[Saved entries]
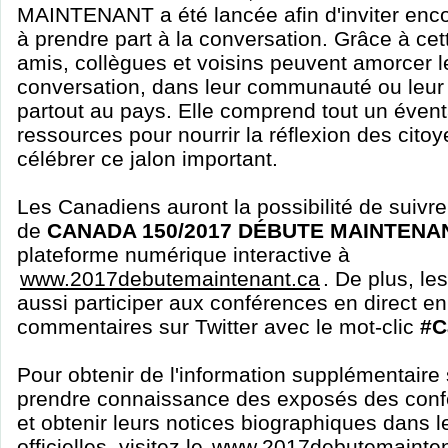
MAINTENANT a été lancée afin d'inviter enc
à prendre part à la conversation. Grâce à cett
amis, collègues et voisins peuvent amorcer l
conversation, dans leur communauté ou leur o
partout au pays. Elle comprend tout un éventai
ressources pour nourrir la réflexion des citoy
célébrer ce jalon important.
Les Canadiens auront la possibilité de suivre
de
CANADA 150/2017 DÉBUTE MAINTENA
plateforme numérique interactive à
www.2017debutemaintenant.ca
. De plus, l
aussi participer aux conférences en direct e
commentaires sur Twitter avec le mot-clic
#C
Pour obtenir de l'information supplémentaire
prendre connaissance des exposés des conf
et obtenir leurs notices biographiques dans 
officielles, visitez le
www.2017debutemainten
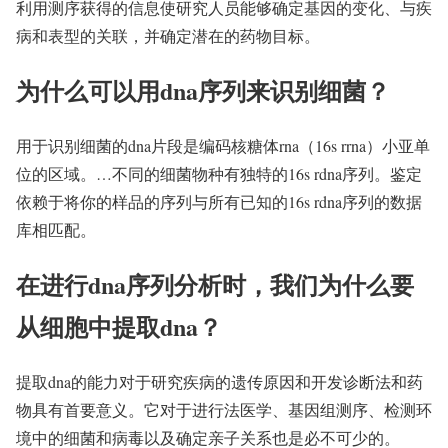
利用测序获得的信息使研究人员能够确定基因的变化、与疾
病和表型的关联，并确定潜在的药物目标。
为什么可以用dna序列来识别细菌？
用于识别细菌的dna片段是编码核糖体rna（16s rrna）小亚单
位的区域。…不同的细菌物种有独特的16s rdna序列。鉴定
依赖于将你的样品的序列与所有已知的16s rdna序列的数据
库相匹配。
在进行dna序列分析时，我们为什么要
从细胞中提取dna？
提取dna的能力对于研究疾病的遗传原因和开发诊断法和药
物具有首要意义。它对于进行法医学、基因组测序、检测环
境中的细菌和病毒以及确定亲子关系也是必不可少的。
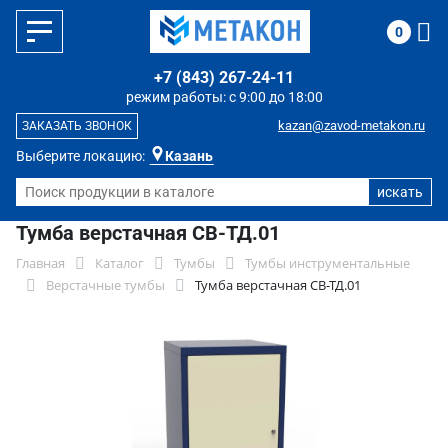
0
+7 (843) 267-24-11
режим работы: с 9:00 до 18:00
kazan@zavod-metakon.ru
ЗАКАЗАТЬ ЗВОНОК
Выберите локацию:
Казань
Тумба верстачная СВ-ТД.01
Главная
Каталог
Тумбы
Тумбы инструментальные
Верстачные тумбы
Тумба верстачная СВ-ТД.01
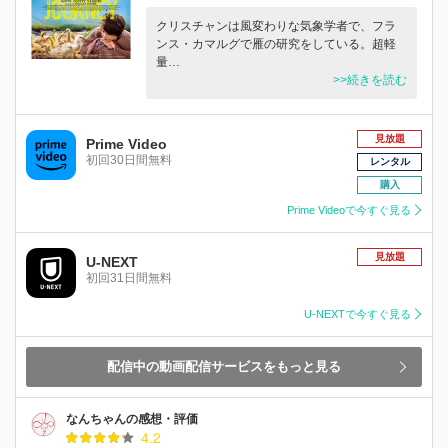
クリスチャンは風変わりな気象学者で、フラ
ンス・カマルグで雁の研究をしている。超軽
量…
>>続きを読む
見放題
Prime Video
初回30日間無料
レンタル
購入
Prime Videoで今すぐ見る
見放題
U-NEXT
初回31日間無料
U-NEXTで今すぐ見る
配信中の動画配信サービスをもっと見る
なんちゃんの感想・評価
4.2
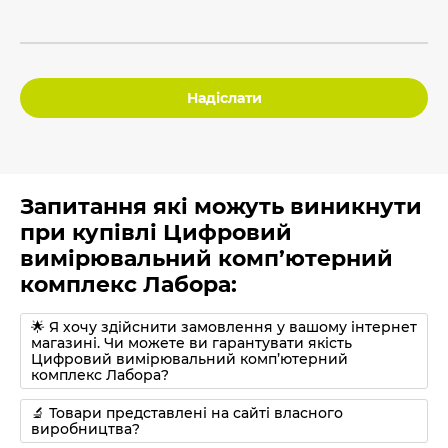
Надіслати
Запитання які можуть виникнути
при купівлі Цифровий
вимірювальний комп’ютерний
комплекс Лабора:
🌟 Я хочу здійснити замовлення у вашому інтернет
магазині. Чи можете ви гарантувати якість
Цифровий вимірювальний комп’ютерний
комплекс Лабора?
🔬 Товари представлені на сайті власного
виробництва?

What is expected:
Without the pictures, restate all of the entries word for word.

Expected output:
MAINTENANT a été lancée afin d'inviter enc
à prendre part à la conversation. Grâce à cett
amis, collègues et voisins peuvent amorcer l
conversation, dans leur communauté ou leur o
partout au pays. Elle comprend tout un éventai
ressources pour nourrir la réflexion des citoy
célébrer ce jalon important.
Les Canadiens auront la possibilité de suivre
de
CANADA 150/2017 DÉBUTE MAINTENA
plateforme numérique interactive à
www.2017debutemaintenant.ca
. De plus, l
aussi participer aux conférences en direct e
commentaires sur Twitter avec le mot-clic
#C
Pour obtenir de l'information supplémentaire
prendre connaissance des exposés des conf
et obtenir leurs notices biographiques dans 
officielles, visitez le
www.2017debutemainten
利用测序获得的信息使研究人员能够确定基因的变化、与疾
病和表型的关联，并确定潜在的药物目标。
为什么可以用dna序列来识别细菌？
用于识别细菌的dna片段是编码核糖体rna（16s rrna）小亚单
位的区域。…不同的细菌物种有独特的16s rdna序列。鉴定
依赖于将你的样品的序列与所有已知的16s rdna序列的数据
库相匹配。
在进行dna序列分析时，我们为什么要
从细胞中提取dna？
提取dna的能力对于研究疾病的遗传原因和开发诊断法和药
物具有首要意义。它对于进行法医学、基因组测序、检测环
境中的细菌和病毒以及确定亲子关系也是必不可少的。
0
+7 (843) 267-24-11
режим работы: с 9:00 до 18:00
kazan@zavod-metakon.ru
ЗАКАЗАТЬ ЗВОНОК
Выберите локацию:
Казань
Тумба верстачная СВ-ТД.01
Главная
Каталог
Тумбы
Тумбы инструментальные
Верстачные тумбы
Тумба верстачная СВ-ТД.01
クリスチャンは風変わりな気象学者で、フラ
ンス・カマルグで雁の研究をしている。超軽
量…
>>続きを読む
見放題
Prime Video
初回30日間無料
レンタル
購入
Prime Videoで今すぐ見る
見放題
U-NEXT
初回31日間無料
U-NEXTで今すぐ見る
配信中の動画配信サービスをもっと見る
なんちゃんの感想・評価
4.2
Надіслати
Запитання які можуть виникнути
при купівлі Цифровий
вимірювальний комп’ютерний
комплекс Лабора:
🌟 Я хочу здійснити замовлення у вашому інтернет
магазині. Чи можете ви гарантувати якість
Цифровий вимірювальний комп’ютерний
комплекс Лабора?
🔬 Товари представлені на сайті власного
виробництва?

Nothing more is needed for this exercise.